The crucial nuance: scoliosis is individual. A movement that’s fine for one person’s curve can aggravate another’s. This is exactly why blanket internet lists only go so far, and why an assessment of your curve is worth so much.
What should you do instead?
This is the more useful question. The exercise that helps scoliosis is targeted and asymmetric — it treats the two sides of your body differently, because your spine does. The principles behind established approaches like the Schroth method centre on:
- Core and postural strengthening to support and stabilise the spine
- Lengthening and de-rotating work specific to your curve pattern
- Breathing into the concave side of the curve to encourage expansion where the body has collapsed inward
- Balanced strengthening so the weaker side catches up to the stronger
This is purposeful work, not a generic back routine — and that specificity is what makes it effective.
Why “it depends on your curve” really matters
I keep returning to this because it’s the heart of safe scoliosis exercise. A right-sided thoracic curve and a left-sided lumbar curve need different things. Side-bending that helps one will worsen the other. Someone with a mild, stable adult curve has very different considerations from a teenager with a progressing curve, who needs specialist oversight. So treat general guidance — including this article — as a starting point for understanding, not a substitute for advice tailored to your spine.
Where a controlled Pilates approach fits
Pilates suits scoliosis well when it’s adapted, because its whole philosophy is built on control, alignment, and core stability — precisely the qualities an asymmetric spine benefits from. The difference between a generic mat class and a scoliosis-aware programme is that the latter accounts for your curve rather than working both sides identically. Done that way, it builds the balanced strength and body awareness that help you manage scoliosis confidently for the long term.

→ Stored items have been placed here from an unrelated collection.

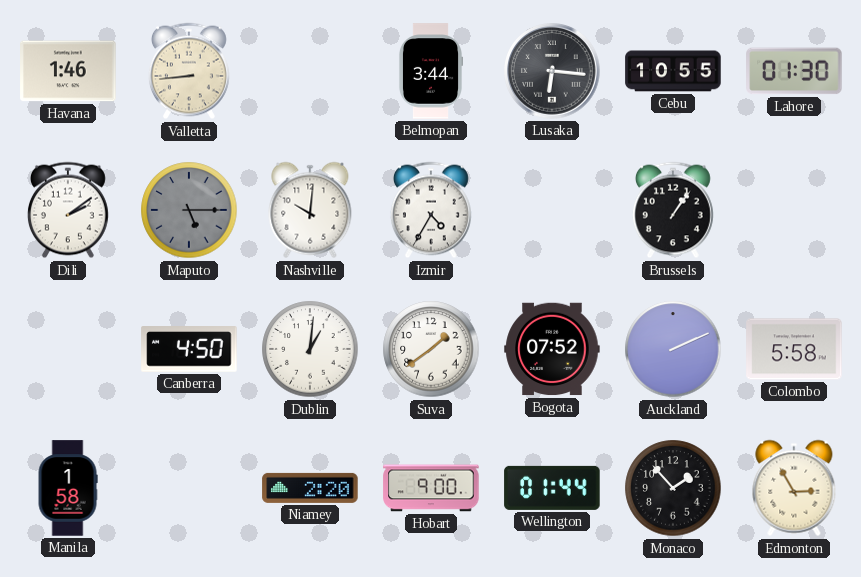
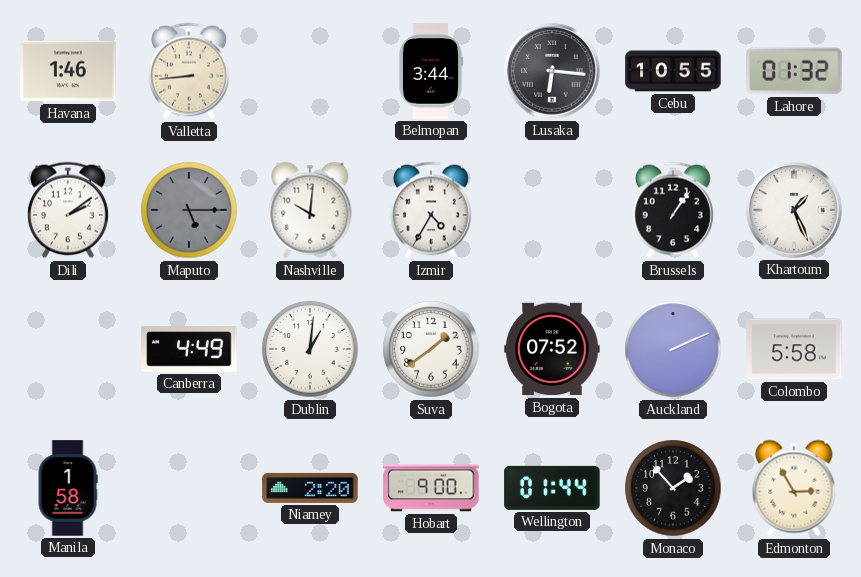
Lahore: 01:30 -> 01:32
Khartoum: none -> 1:26
Canberra: 4:50 -> 4:49
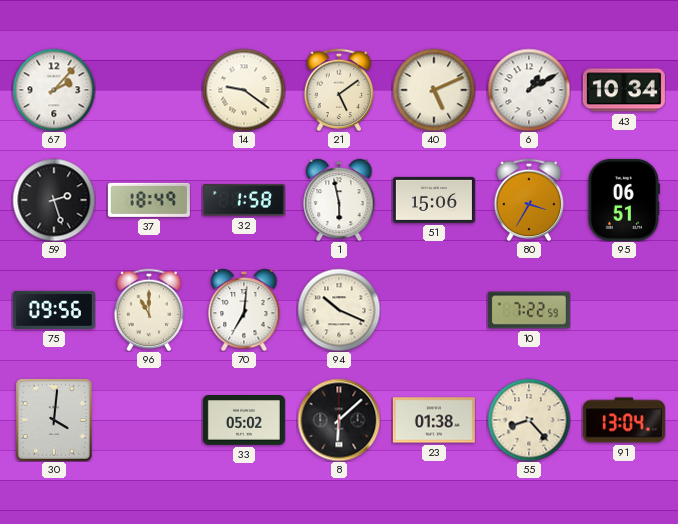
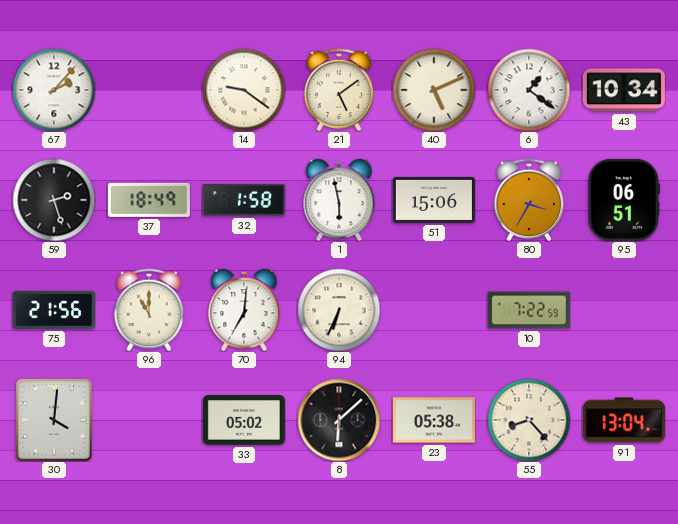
6: 1:10 -> 1:21
75: 09:56 -> 21:56
94: 10:19 -> 6:34
23: 01:38 -> 05:38
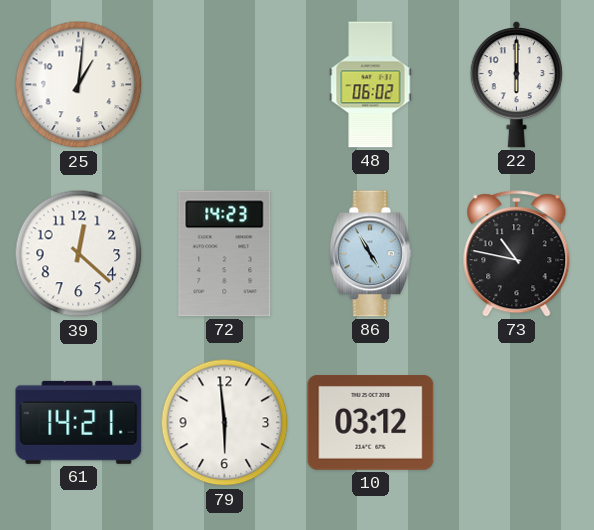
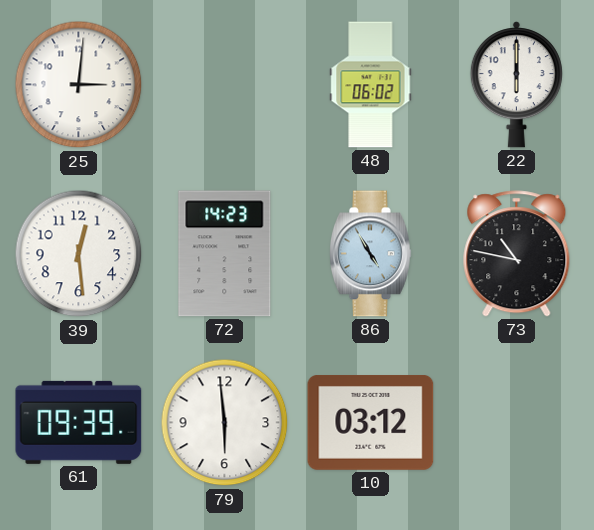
25: 1:01 -> 3:01
39: 12:22 -> 12:29
61: 14:21 -> 09:39
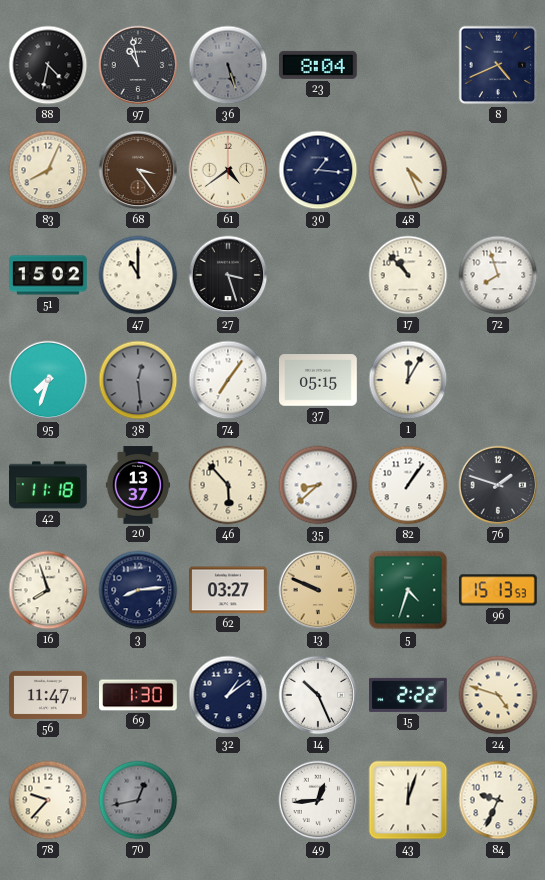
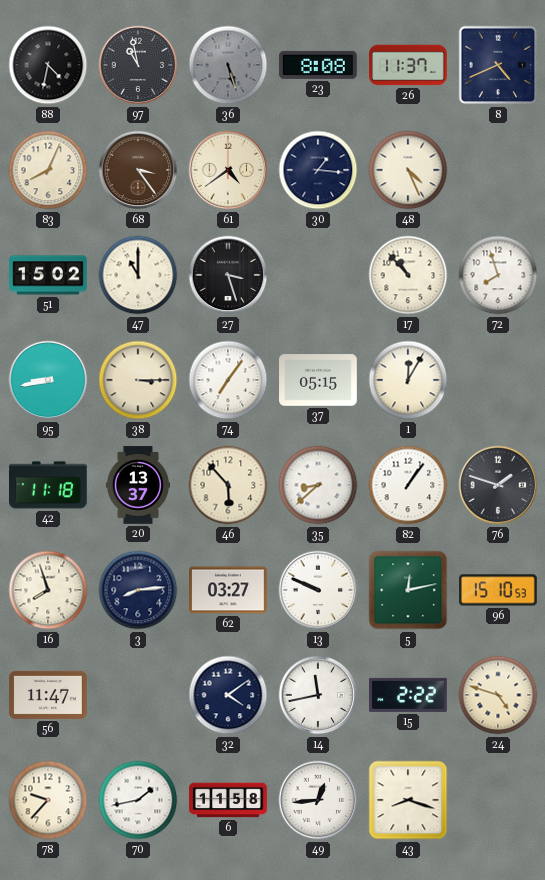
23: 8:04 -> 8:08
26: none -> 11:37
95: 7:33 -> 8:43
38: 12:29 -> 3:15
38 dial: grey -> cream
13 dial: champagne -> white
5: 4:33 -> 12:13
96: 15:13 -> 15:10
69: 1:30 -> none
32: 1:09 -> 4:09
14: 10:26 -> 11:43
70: 12:43 -> 1:43
70 dial: grey -> white
6: none -> 11:58
43: 12:03 -> 8:18
84: 9:34 -> none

How the Scoliosis Management protocol helps
Sophie’s 10-Week Scoliosis Management Program is built around the principles of curve-aware, balanced strengthening — core stability, postural control, and breathing work — across 36 exercises designed with an asymmetric spine in mind. It gives you a structured, confidence-building path rather than a generic routine that ignores what makes scoliosis different.
This article is for informational purposes only and does not constitute medical advice. Scoliosis varies greatly between individuals; please have your specific curve assessed by a doctor, physiotherapist, or scoliosis specialist before starting or changing an exercise programme — especially if your curve is significant, painful, or still progressing.